**PROBLEM**
Once the line containing "подписи для подписания" is found in the entries below, restate it and each following line word for word, stopping after the line containing "соответствии с пунктом".

- - - - -

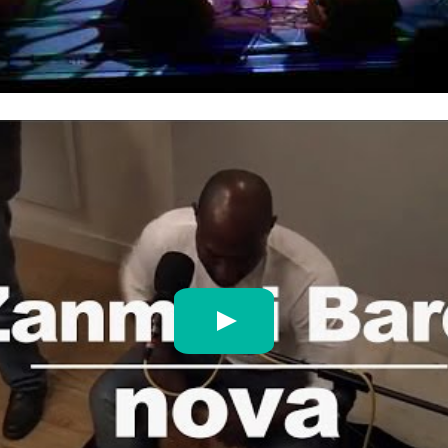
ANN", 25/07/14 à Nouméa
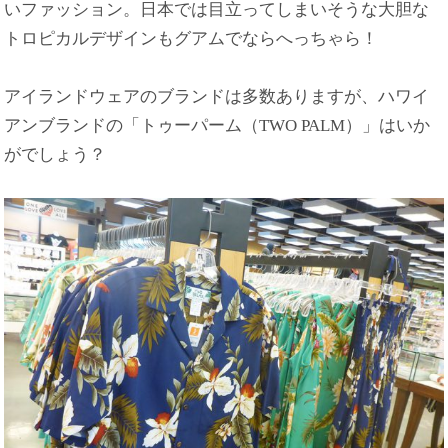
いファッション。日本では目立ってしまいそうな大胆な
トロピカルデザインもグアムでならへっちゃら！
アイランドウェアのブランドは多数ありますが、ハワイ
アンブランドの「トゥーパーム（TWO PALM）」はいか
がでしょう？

- - - - -

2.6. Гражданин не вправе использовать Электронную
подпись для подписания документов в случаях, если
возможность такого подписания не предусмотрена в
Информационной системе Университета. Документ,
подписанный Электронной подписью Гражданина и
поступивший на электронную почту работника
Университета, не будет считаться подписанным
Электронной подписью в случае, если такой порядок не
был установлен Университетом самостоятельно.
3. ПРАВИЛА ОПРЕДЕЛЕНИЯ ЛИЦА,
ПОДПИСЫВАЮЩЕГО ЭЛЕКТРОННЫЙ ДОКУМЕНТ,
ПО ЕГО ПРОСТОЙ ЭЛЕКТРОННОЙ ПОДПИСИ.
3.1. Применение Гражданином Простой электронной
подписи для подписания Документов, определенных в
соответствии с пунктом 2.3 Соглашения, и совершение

- - - - -

**SOLUTION**
подписи для подписания Документов, определенных в
соответствии с пунктом 2.3 Соглашения, и совершение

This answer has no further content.